All pictures must be dropped, while the entries are given again word for word.

┏━━

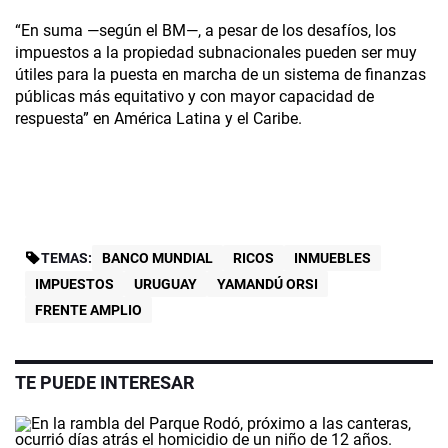
“En suma —según el BM—, a pesar de los desafíos, los
impuestos a la propiedad subnacionales pueden ser muy
útiles para la puesta en marcha de un sistema de finanzas
públicas más equitativo y con mayor capacidad de
respuesta” en América Latina y el Caribe.
TEMAS:
BANCO MUNDIAL
RICOS
INMUEBLES
IMPUESTOS
URUGUAY
YAMANDÚ ORSI
FRENTE AMPLIO
TE PUEDE INTERESAR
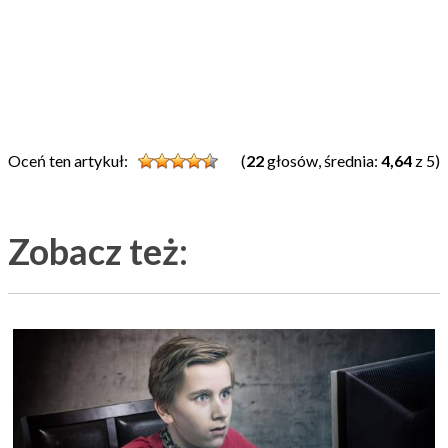
Oceń ten artykuł:
(
22
głosów, średnia:
4,64
z 5)
Zobacz też:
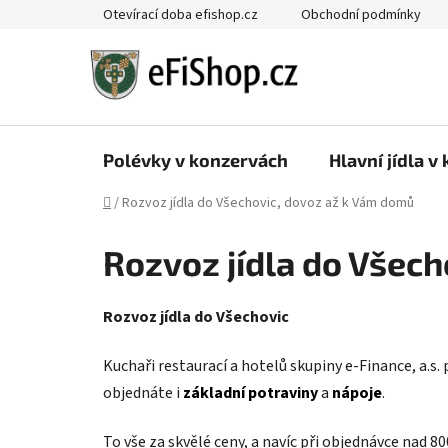
Přejít
Otevírací doba efishop.cz
Obchodní podmínky
na
obsah
Polévky v konzervách
Hlavní jídla v
Domů
/
Rozvoz jídla do Všechovic, dovoz až k Vám domů
Rozvoz jídla do Všec
Rozvoz jídla do Všechovic
Kuchaři restaurací a hotelů skupiny e-Finance, a.s.
objednáte i
základní potraviny
a
nápoje
.
To vše za skvělé ceny, a navíc při objednávce nad 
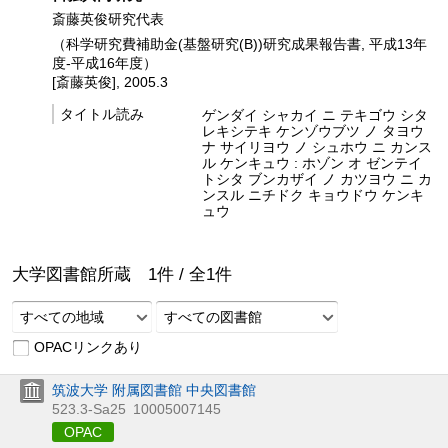
斎藤英俊研究代表
（科学研究費補助金(基盤研究(B))研究成果報告書, 平成13年
度-平成16年度）
[斎藤英俊], 2005.3
タイトル読み
ゲンダイ シャカイ ニ テキゴウ シタ
レキシテキ ケンゾウブツ ノ タヨウ
ナ サイリヨウ ノ シュホウ ニ カンス
ル ケンキュウ : ホゾン オ ゼンテイ
トシタ ブンカザイ ノ カツヨウ ニ カ
ンスル ニチドク キョウドウ ケンキ
ュウ
大学図書館所蔵
1
件 /
全
1
件
すべての地域
すべての図書館
OPACリンクあり
筑波大学 附属図書館 中央図書館
523.3-Sa25
10005007145
OPAC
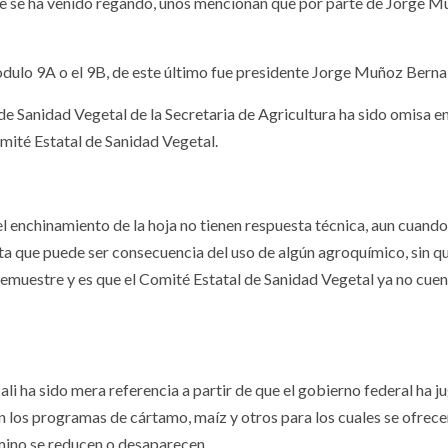
ue se ha venido regando, unos mencionan que por parte de Jorge 
odulo 9A o el 9B, de este último fue presidente Jorge Muñoz Bern
de Sanidad Vegetal de la Secretaria de Agricultura ha sido omisa en
Comité Estatal de Sanidad Vegetal.
l enchinamiento de la hoja no tienen respuesta técnica, aun cuando
ta que puede ser consecuencia del uso de algún agroquímico, sin q
demuestre y es que el Comité Estatal de Sanidad Vegetal ya no cue
ali ha sido mera referencia a partir de que el gobierno federal ha j
n los programas de cártamo, maíz y otros para los cuales se ofrec
amino se reducen o desaparecen.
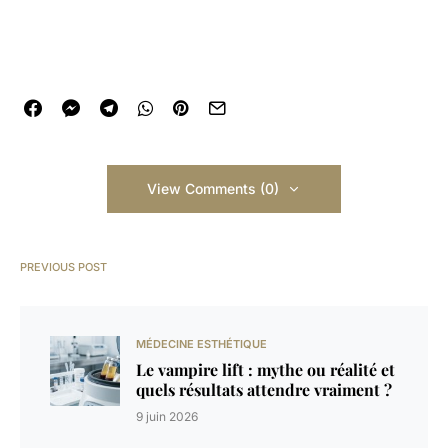
View Comments (0)
PREVIOUS POST
MÉDECINE ESTHÉTIQUE
Le vampire lift : mythe ou réalité et
quels résultats attendre vraiment ?
9 juin 2026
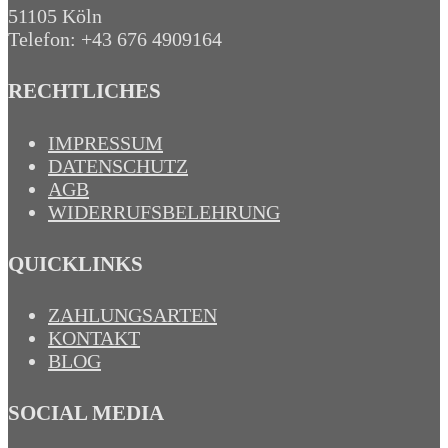
51105 Köln
Telefon: +43 676 4909164‬
RECHTLICHES
IMPRESSUM
DATENSCHUTZ
AGB
WIDERRUFSBELEHRUNG
QUICKLINKS
ZAHLUNGSARTEN
KONTAKT
BLOG
SOCIAL MEDIA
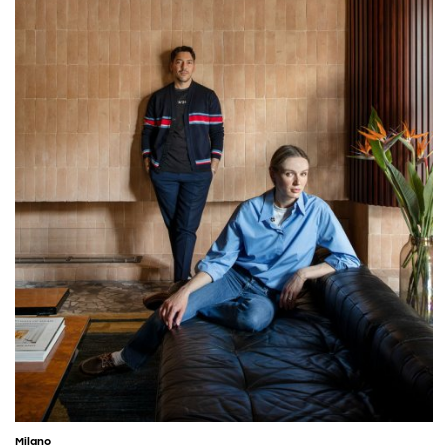
Milano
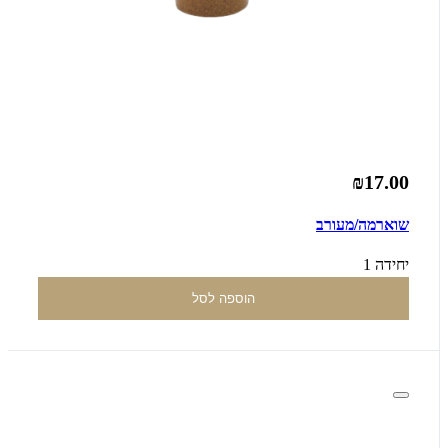
₪17.00
שוארמה/מעורב
יחידה 1
הוספה לסל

┗━━

Result for this exercise:
“En suma —según el BM—, a pesar de los desafíos, los
impuestos a la propiedad subnacionales pueden ser muy
útiles para la puesta en marcha de un sistema de finanzas
públicas más equitativo y con mayor capacidad de
respuesta” en América Latina y el Caribe.
TEMAS:
BANCO MUNDIAL
RICOS
INMUEBLES
IMPUESTOS
URUGUAY
YAMANDÚ ORSI
FRENTE AMPLIO
TE PUEDE INTERESAR
Oceń ten artykuł:
(
22
głosów, średnia:
4,64
z 5)
Zobacz też:
Přejít
Otevírací doba efishop.cz
Obchodní podmínky
na
obsah
Polévky v konzervách
Hlavní jídla v
Domů
/
Rozvoz jídla do Všechovic, dovoz až k Vám domů
Rozvoz jídla do Všec
Rozvoz jídla do Všechovic
Kuchaři restaurací a hotelů skupiny e-Finance, a.s.
objednáte i
základní potraviny
a
nápoje
.
To vše za skvělé ceny, a navíc při objednávce nad 
斎藤英俊研究代表
（科学研究費補助金(基盤研究(B))研究成果報告書, 平成13年
度-平成16年度）
[斎藤英俊], 2005.3
タイトル読み
ゲンダイ シャカイ ニ テキゴウ シタ
レキシテキ ケンゾウブツ ノ タヨウ
ナ サイリヨウ ノ シュホウ ニ カンス
ル ケンキュウ : ホゾン オ ゼンテイ
トシタ ブンカザイ ノ カツヨウ ニ カ
ンスル ニチドク キョウドウ ケンキ
ュウ
大学図書館所蔵
1
件 /
全
1
件
すべての地域
すべての図書館
OPACリンクあり
筑波大学 附属図書館 中央図書館
523.3-Sa25
10005007145
OPAC
ue se ha venido regando, unos mencionan que por parte de Jorge 
odulo 9A o el 9B, de este último fue presidente Jorge Muñoz Bern
de Sanidad Vegetal de la Secretaria de Agricultura ha sido omisa en
Comité Estatal de Sanidad Vegetal.
l enchinamiento de la hoja no tienen respuesta técnica, aun cuando
ta que puede ser consecuencia del uso de algún agroquímico, sin q
demuestre y es que el Comité Estatal de Sanidad Vegetal ya no cue
ali ha sido mera referencia a partir de que el gobierno federal ha j
n los programas de cártamo, maíz y otros para los cuales se ofrec
amino se reducen o desaparecen.
View Comments (0)
PREVIOUS POST
MÉDECINE ESTHÉTIQUE
Le vampire lift : mythe ou réalité et
quels résultats attendre vraiment ?
9 juin 2026
51105 Köln
Telefon: +43 676 4909164‬
RECHTLICHES
IMPRESSUM
DATENSCHUTZ
AGB
WIDERRUFSBELEHRUNG
QUICKLINKS
ZAHLUNGSARTEN
KONTAKT
BLOG
SOCIAL MEDIA
Milano
₪17.00
שוארמה/מעורב
יחידה 1
הוספה לסל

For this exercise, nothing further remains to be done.